We are dissenting from assumptions, prevalent on college campuses,
that breed unquestioned orthodoxies based on the “obviousness” of certain
truths. These truths’ alleged obviousness obscures the fact that even what
seems self-evident is, for all of that, still an idea. We protest that even in the
academic world, ideas are assigned a meager place because so many things
have come to seem so obvious.
How did this happen?
When confronted with opposing theories about the world, all people
tend to resort to demonizing those with whom they disagree. After all, if
our opponent is not some kind of villain, but is instead motivated by what
he says he is motivated by — his ideas about the way the world is — then
before disagreeing with him, we would have to take seriously the evidence
for his ideas. And in the process, we might find out that our own evidence is
faulty, and our own ideas mistaken. Given the emotional stake we acquire in
“our” ideas, that’s the last thing we want to do.

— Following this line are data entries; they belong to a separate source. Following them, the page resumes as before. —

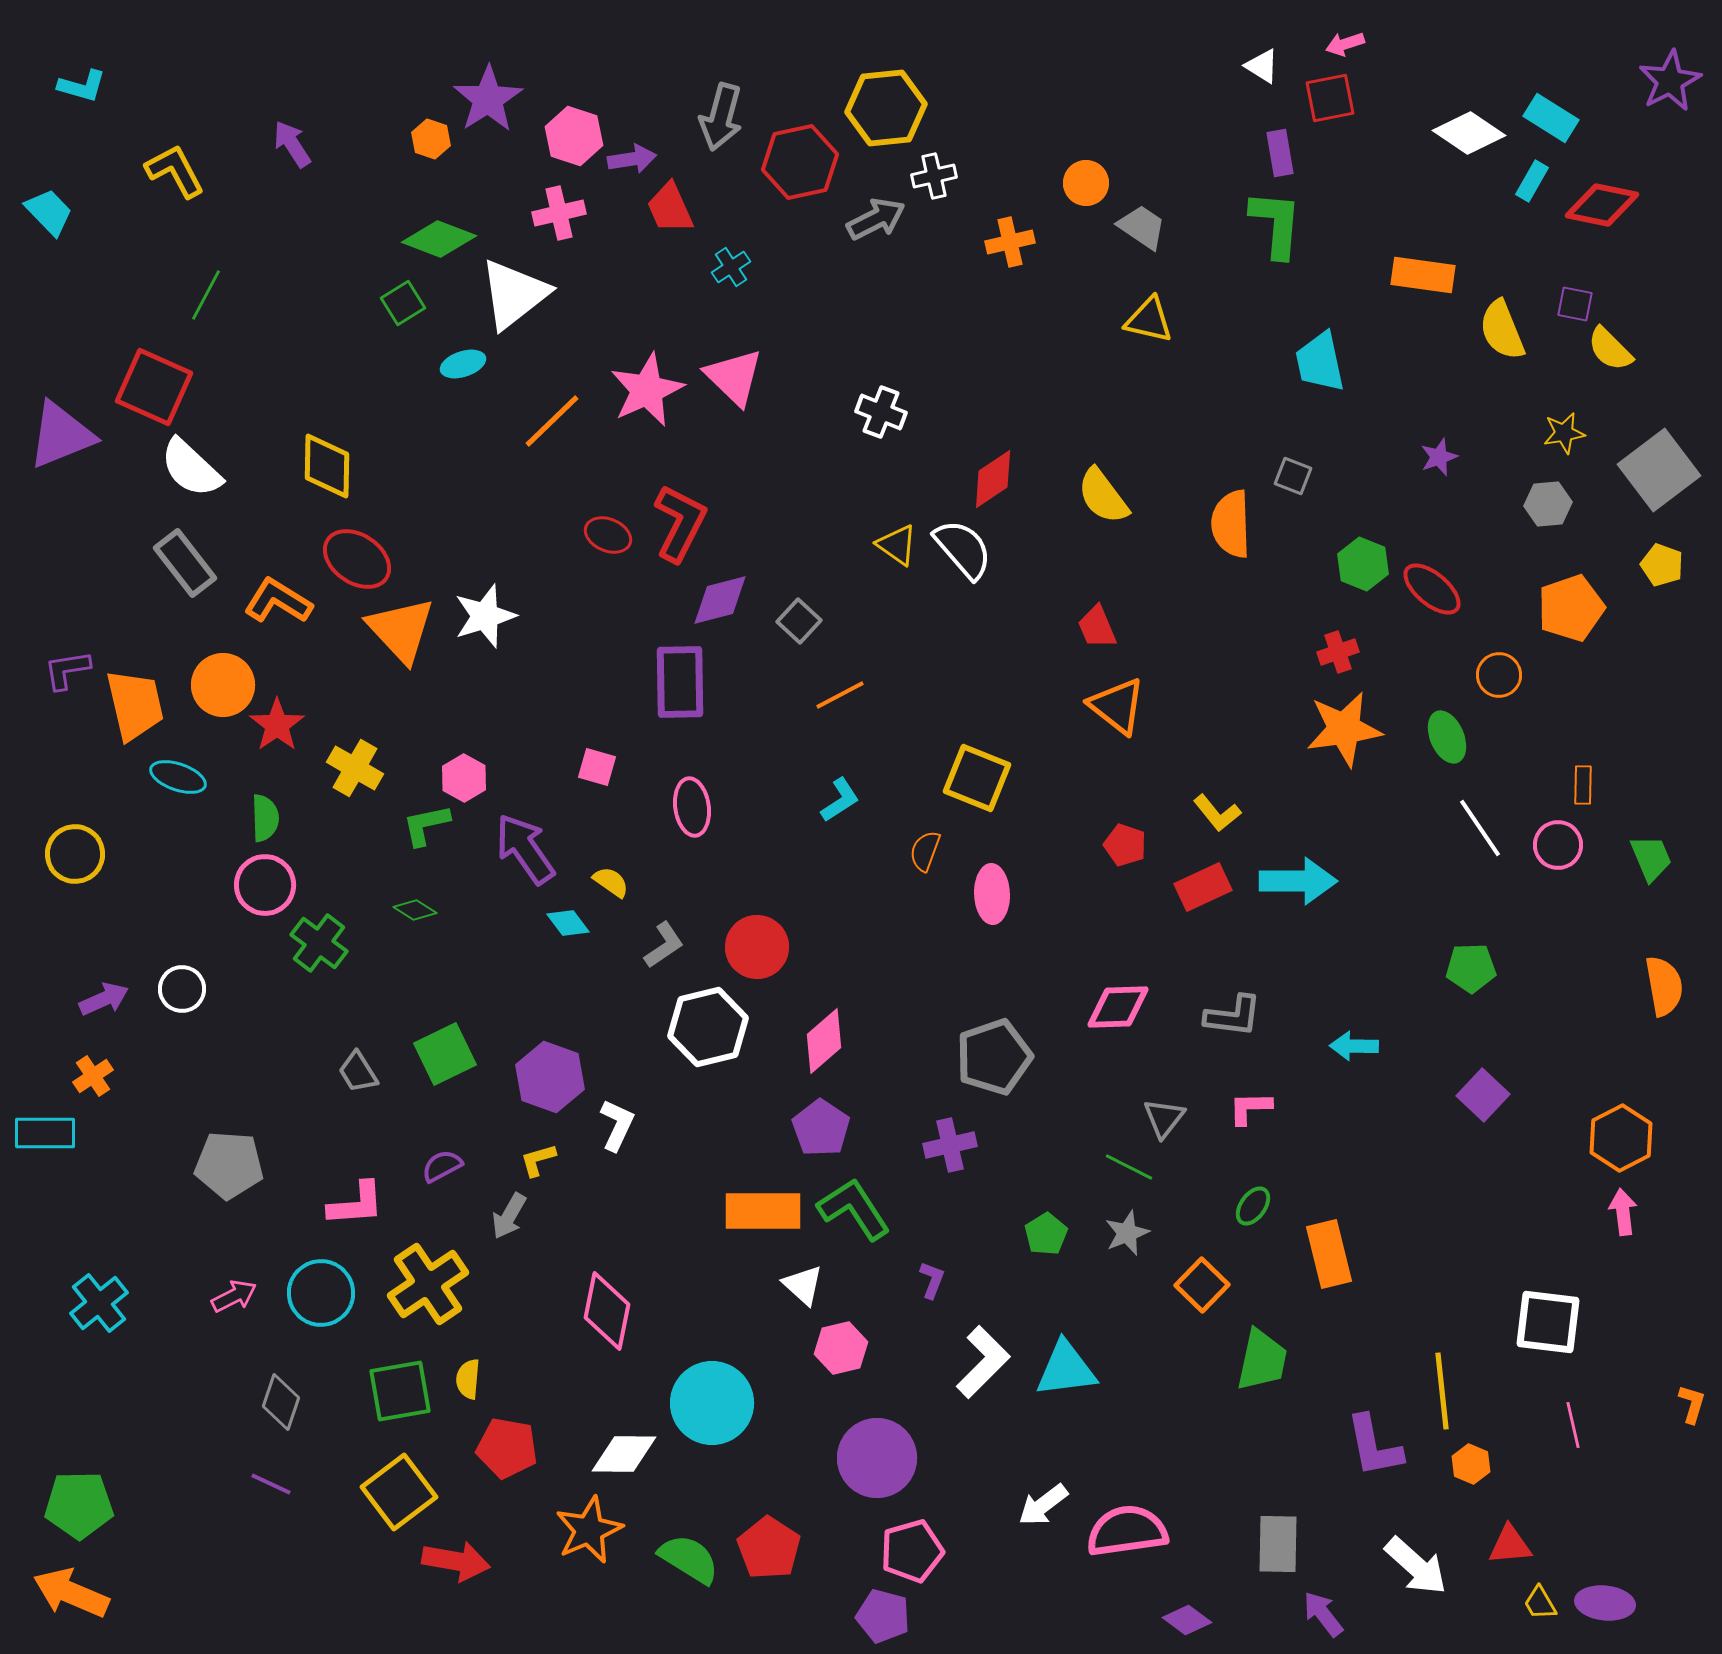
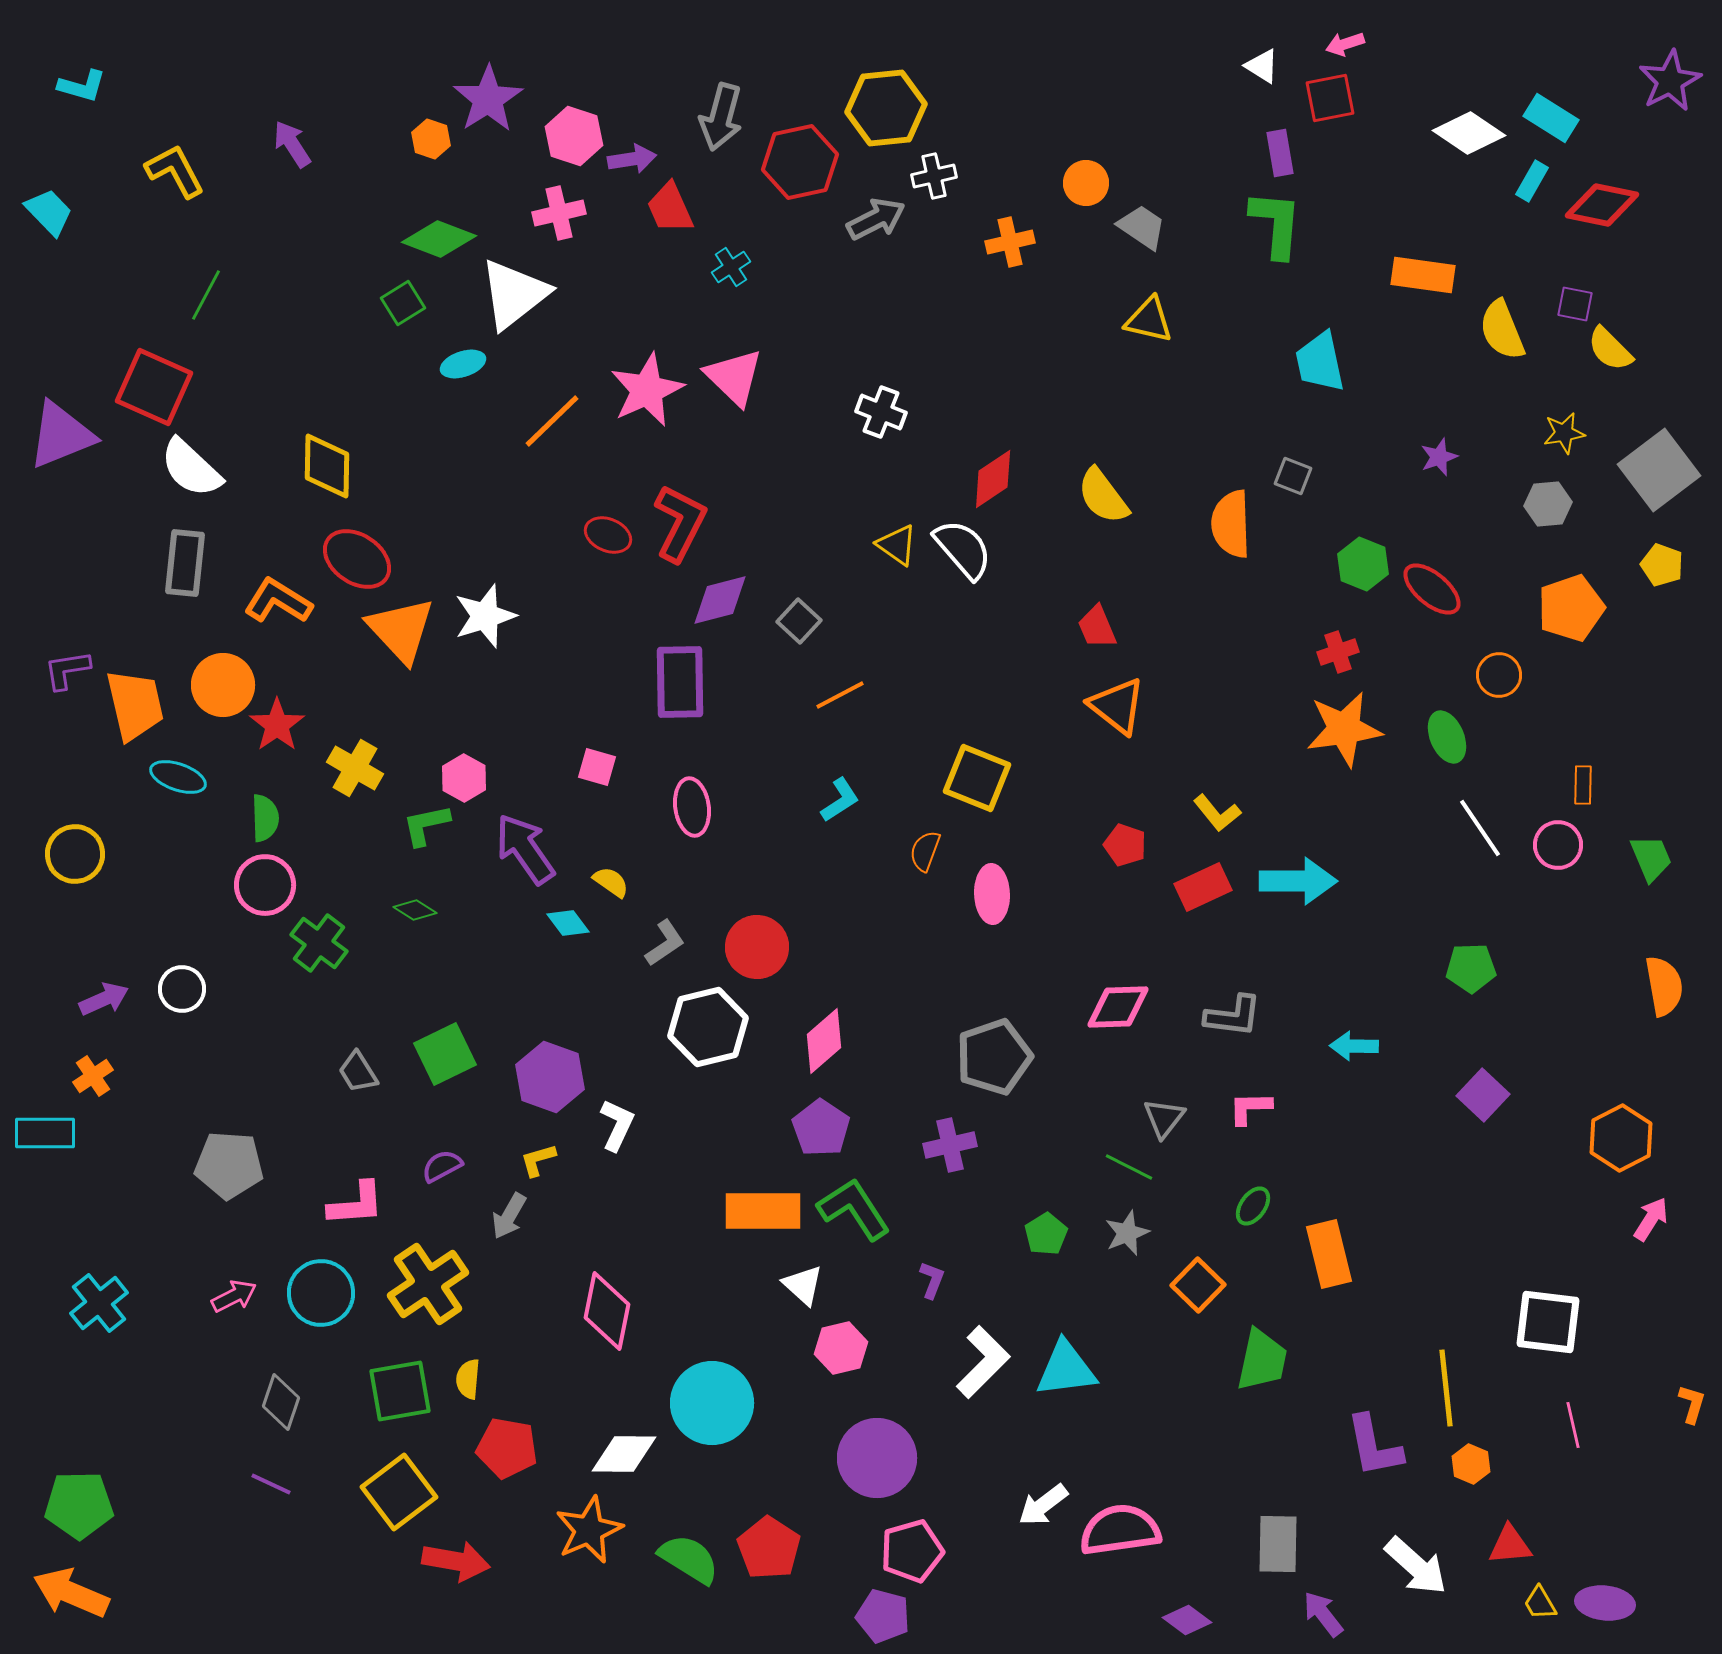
gray rectangle at (185, 563): rotated 44 degrees clockwise
gray L-shape at (664, 945): moved 1 px right, 2 px up
pink arrow at (1623, 1212): moved 28 px right, 7 px down; rotated 39 degrees clockwise
orange square at (1202, 1285): moved 4 px left
yellow line at (1442, 1391): moved 4 px right, 3 px up
pink semicircle at (1127, 1531): moved 7 px left, 1 px up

It’s far more natural to discredit our opponents’ motives, as Walter
Lippmann points out in our credo — or else, to deny that what’s in dispute
are ideas at all. If, instead of coming up with ideas, what we (unlike our
opponents) do is directly perceive self-evident facts, then instead of having
possibly mistaken ideas about what the facts are, we would possess direct
perceptions of “the obvious.” Those who disagreed with us, then, would be
ignoring the obvious, which could only be the result of their stupidity. So
either our opponents are too unintelligent to see the world as it really is, or
they are too corrupt to admit what is plain for all to see.
What we propose in these pages is to present our ideas as ideas, and to
do so civilly. We hope you will find these ideas innovative and provocative,
since we also want virtually every article to take seriously some idea that is
widely considered un-obvious by our professors and our peers.
The conventional wisdoms challenged in these articles constitute many
of the political orthodoxies that now reign on campus. We believe that what
makes these orthodoxies worse than most is the basis of their acceptance.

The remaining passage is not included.